Maternal Depression Costs Society Billions Each Year, New Model Finds

The most common pregnancy complication is also among the costliest, for moms, babies and society at large.

A new cost model created by researchers at Mathematica finds that untreated mood and anxiety disorders among pregnant women and new moms cost about $14.2 billion for births in 2017, when following the mom and child pair for five years after birth.

About one in 7 pregnant and postpartum women nationwide are affected by perinatal mood and anxiety disorders, regardless of income. For low income women, rates of depressive symptoms are reported to be much higher, between 40 and 60 percent.  Women in most states that have not expanded Medicaid lose coverage just 60 days after giving birth, cutting off their access to care they need to treat depression, further exacerbating its effects.

As a recent CCF report found, maternal and infant death rates are higher in non-expansion states than in expansion states, and that expansion improves health for infants and can help reduce racial disparities in maternal and infant health. While coverage alone will not solve these problems, it’s an important first step.

And it’s a step worth taking. The Mathematica model calculates how these disorders lower productivity in the workforce, increase reliance on public benefits and raise health care costs for treating worse maternal and child health.

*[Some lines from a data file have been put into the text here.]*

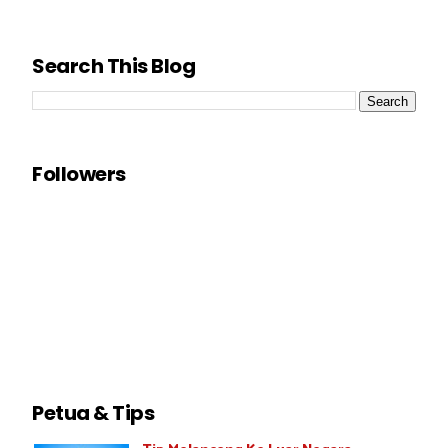
Search This Blog
Followers
Petua & Tips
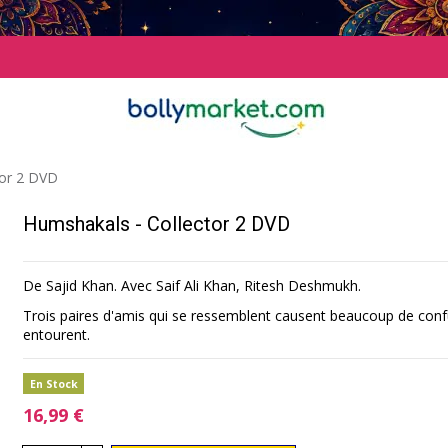
tor 2 DVD
Humshakals - Collector 2 DVD
De Sajid Khan. Avec Saif Ali Khan, Ritesh Deshmukh.
Trois paires d'amis qui se ressemblent causent beaucoup de confu
entourent.
En Stock
16,99 €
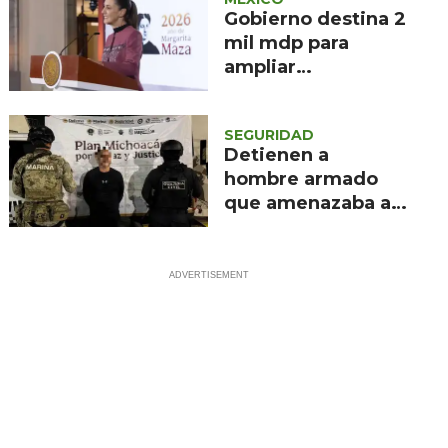
Toluca
Gobierno destina 2
mil mdp para
ampliar
recolección de
sargazo en
SEGURIDAD
Quintana Roo
Detienen a
hombre armado
que amenazaba a
transeúntes en
Lázaro Cárdenas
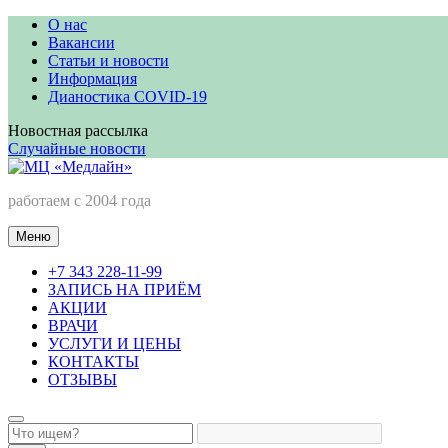
Перейти
О нас
к
Вакансии
содержимому
Статьи и новости
Информация
Дианостика COVID-19
Новостная рассылка
Случайные новости
МЦ «Медлайн»
работаем с 2004 года
Меню
+7 343 228-11-99
ЗАПИСЬ НА ПРИЁМ
АКЦИИ
ВРАЧИ
УСЛУГИ И ЦЕНЫ
КОНТАКТЫ
ОТЗЫВЫ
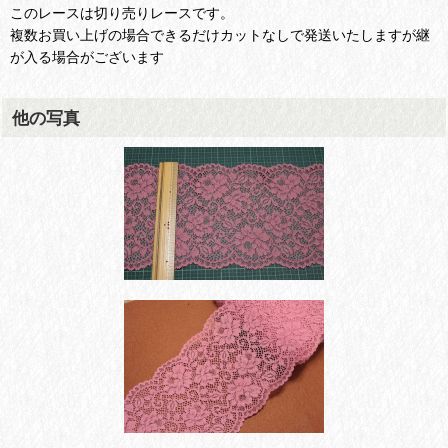
このレースは切り売りレースです。
複数お買い上げの場合できるだけカットなしで発送いたしますが継
が入る場合がございます
他の写真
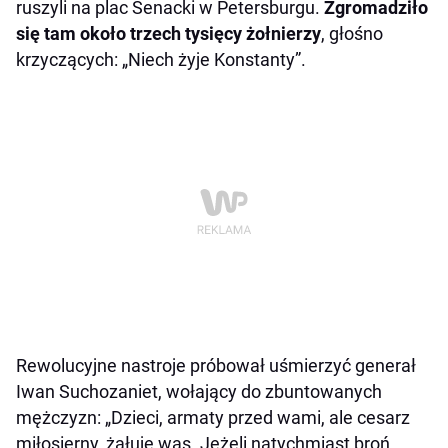
ruszyli na plac Senacki w Petersburgu.
Zgromadziło
się tam około trzech tysięcy żołnierzy
, głośno
krzyczących: „Niech żyje Konstanty”.
Rewolucyjne nastroje próbował uśmierzyć generał
Iwan Suchozaniet, wołający do zbuntowanych
mężczyzn: „Dzieci, armaty przed wami, ale cesarz
miłosierny, żałuje was. Jeżeli natychmiast broń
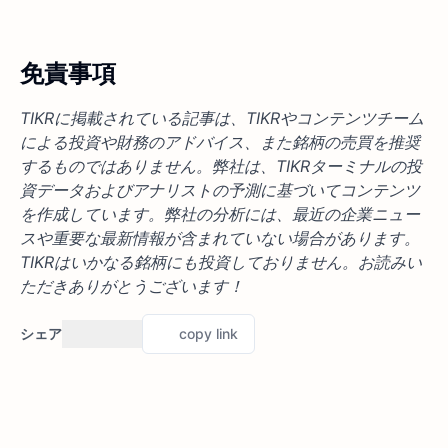
免責事項
TIKRに掲載されている記事は、TIKRやコンテンツチーム
による投資や財務のアドバイス、また銘柄の売買を推奨
するものではありません。弊社は、TIKRターミナルの投
資データおよびアナリストの予測に基づいてコンテンツ
を作成しています。弊社の分析には、最近の企業ニュー
スや重要な最新情報が含まれていない場合があります。
TIKRはいかなる銘柄にも投資しておりません。お読みい
ただきありがとうございます！
シェア
copy link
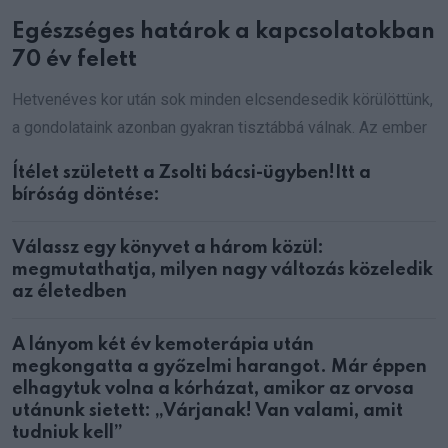
Egészséges határok a kapcsolatokban
70 év felett
Hetvenéves kor után sok minden elcsendesedik körülöttünk,
a gondolataink azonban gyakran tisztábbá válnak. Az ember
Ítélet született a Zsolti bácsi-ügyben!Itt a
bíróság döntése:
Válassz egy könyvet a három közül:
megmutathatja, milyen nagy változás közeledik
az életedben
A lányom két év kemoterápia után
megkongatta a győzelmi harangot. Már éppen
elhagytuk volna a kórházat, amikor az orvosa
utánunk sietett: „Várjanak! Van valami, amit
tudniuk kell”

They also found that more than half of the costs occur within the first year and are associated with pregnancy and birth complications, including preterm birth and preeclampsia. That’s a hopeful finding, given that many states are recognizing the risks posed by postpartum depression and are taking steps to identify moms during their baby’s first year.

Half the states allow pediatricians to screen mothers for depression during a child’s well visit before their first birthday, and bill the child’s Medicaid coverage. More states are also investing in home visiting programs, which ensure that women and babies receive in-home screenings and visits from nurses several time in the months after a baby is born, which can help identify women in need of mental health support and treatment.

While screening is just the beginning, it’s an important place to start. As the model shows, the effects of perinatal depression and anxiety disorders are devastating to everyone. Children can miss out on important bonding experiences that can set them on a path for future behavioral and developmental disorders, families lose the economic security that comes from an engaged and employed caregiver, and moms are at risk for a lifetime or poor health. Supporting women at this critical time in their life with access to depression screening and treatment will show significant benefits to families and communities nationwide.  

Maggie Clark is a Program Director at the Georgetown University McCourt School of Public Policy’s Center for Children and Families.